Frequently Asked Questions

  • What's the difference between constant arrival rate and constant virtual user count?

    • Constant virtual user count means that the number of virtual users is fixed. Each virtual user can send a single requests and waits for server response. It's basically simulating a fixed number of users querying the server.
    • Constant arrival rate means that the rate of requests is fixed and the number of virtual users is adjusted to maintain that rate. Queries hit the server independently of responses performances.

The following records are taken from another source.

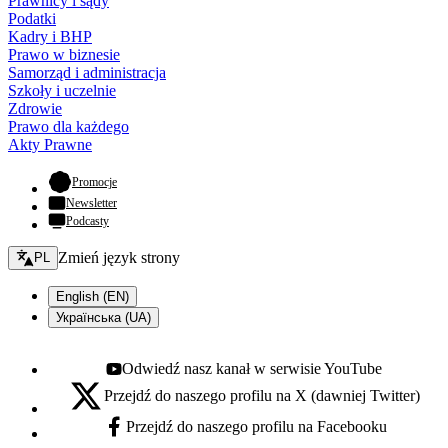
Prawnicy i sądy
Podatki
Kadry i BHP
Prawo w biznesie
Samorząd i administracja
Szkoły i uczelnie
Zdrowie
Prawo dla każdego
Akty Prawne
- otwiera się w nowej karcie
Promocje
Newsletter
Podcasty
Zmień język - bieżący:
Zmień język strony
PL
English (EN)
Українська (UA)
Odwiedź nasz kanał w serwisie YouTube
Youtube - otwiera się w nowej karcie
Przejdź do naszego profilu na X (dawniej Twitter)
X - otwiera się w nowej karcie
Przejdź do naszego profilu na Facebooku
Facebook - otwiera się w nowej karcie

    Constant virtual user count is a closed loop model where the server's response time dictates the number of iterations. Constant arrival rate is an open-loop model more representative of real-life workloads.

  • Why do I get high error rate when running thoughput benchmark?

    Throughput bench tries to saturate the server with a high request rate. The error rate is high because the server is not able to handle the request rate or rate limiting the requests. In the case of TGI, this is controlled by the --max-concurrent-requests option.

  • What is the influence of CUDA graphs?

    CUDA graphs are used to optimize the GPU usage by minimizing the overhead of launching kernels. This can lead to better performance in some cases, but can also lead to worse performance in others. If your CUDA graphs are not evenly distributed, you may see a performance drop at some request rates as batch size may fall in a bigger CUDA graph batch size leading to a lost of compute due to excessive padding.

  • I get less tokens generated than expected in a benchmark.

    Inference servers use max_tokens parameter to limit the number of tokens generated. If the model generates an end-of-sequence token before reaching max_tokens, the generation will stop. There is currently no way to guarantee a fixed number of tokens generated without modifying the inference server. So you may have (successful requests) * max_tokens < generated tokens.